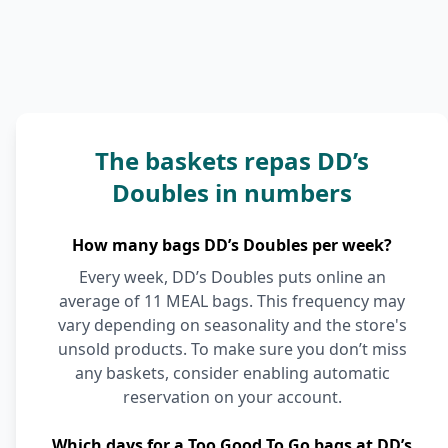
The baskets repas DD’s
Doubles in numbers
How many bags DD’s Doubles per week?
Every week, DD’s Doubles puts online an
average of 11 MEAL bags. This frequency may
vary depending on seasonality and the store's
unsold products. To make sure you don’t miss
any baskets, consider enabling automatic
reservation on your account.
Which days for a Too Good To Go bags at DD’s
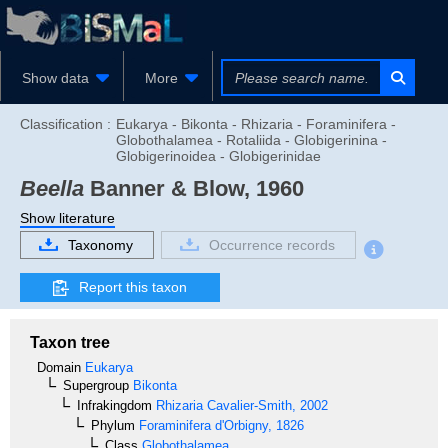
Show data
More
Classification :
Eukarya - Bikonta - Rhizaria - Foraminifera -
Globothalamea - Rotaliida - Globigerinina -
Globigerinoidea - Globigerinidae
Beella
Banner & Blow, 1960
Show literature
Taxonomy
Occurrence records
Report this taxon
Taxon tree
Domain
Eukarya
Supergroup
Bikonta
Infrakingdom
Rhizaria
Cavalier-Smith, 2002
Phylum
Foraminifera
d'Orbigny, 1826
Class
Globothalamea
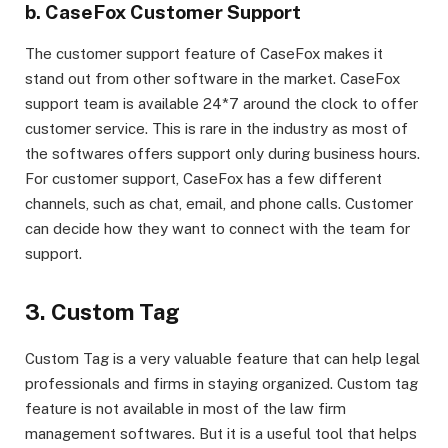
b. CaseFox Customer Support
The customer support feature of CaseFox makes it
stand out from other software in the market. CaseFox
support team is available 24*7 around the clock to offer
customer service. This is rare in the industry as most of
the softwares offers support only during business hours.
For customer support, CaseFox has a few different
channels, such as chat, email, and phone calls. Customer
can decide how they want to connect with the team for
support.
3. Custom Tag
Custom Tag is a very valuable feature that can help legal
professionals and firms in staying organized. Custom tag
feature is not available in most of the law firm
management softwares. But it is a useful tool that helps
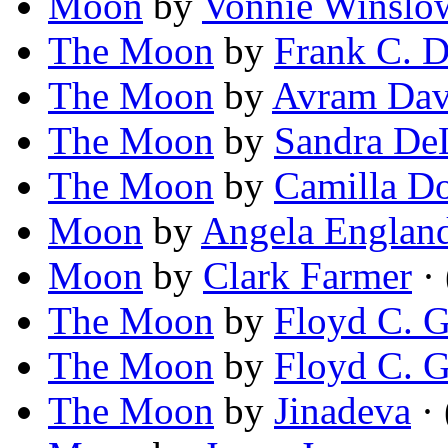
Moon
by
Vonnie Winslow
The Moon
by
Frank C. 
The Moon
by
Avram Dav
The Moon
by
Sandra De
The Moon
by
Camilla D
Moon
by
Angela Englan
Moon
by
Clark Farmer
·
The Moon
by
Floyd C. G
The Moon
by
Floyd C. 
The Moon
by
Jinadeva
· 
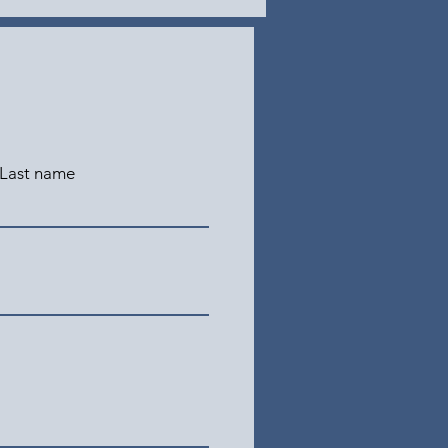
Last name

## WHAT YOU HAVE TO DO
Please show each line in the records above that contains "most".

## SOLUTION TO THE PROBLEM
customer service. This is rare in the industry as most of
feature is not available in most of the law firm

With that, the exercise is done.